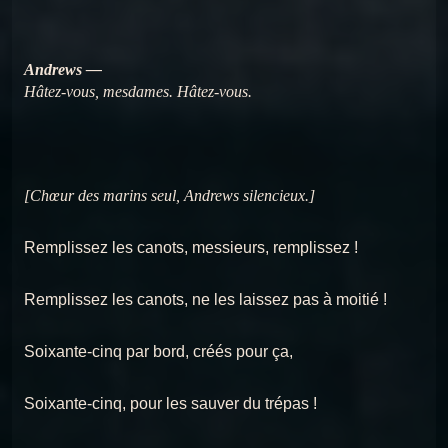
Andrews —
Hâtez-vous, mesdames. Hâtez-vous.
[Chœur des marins seul, Andrews silencieux.]
Remplissez les canots, messieurs, remplissez !
Remplissez les canots, ne les laissez pas à moitié !
Soixante-cinq par bord, créés pour ça,
Soixante-cinq, pour les sauver du trépas !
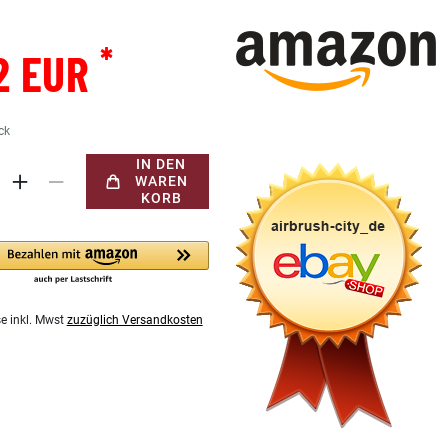
*
2 EUR
ck
IN DEN
WAREN
KORB
se inkl. Mwst
zuzüglich Versandkosten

· · · · ·

What is required: Copy only the lines in the listing that contain "Soixante".

Written solution:
Soixante-cinq par bord, créés pour ça,
Soixante-cinq, pour les sauver du trépas !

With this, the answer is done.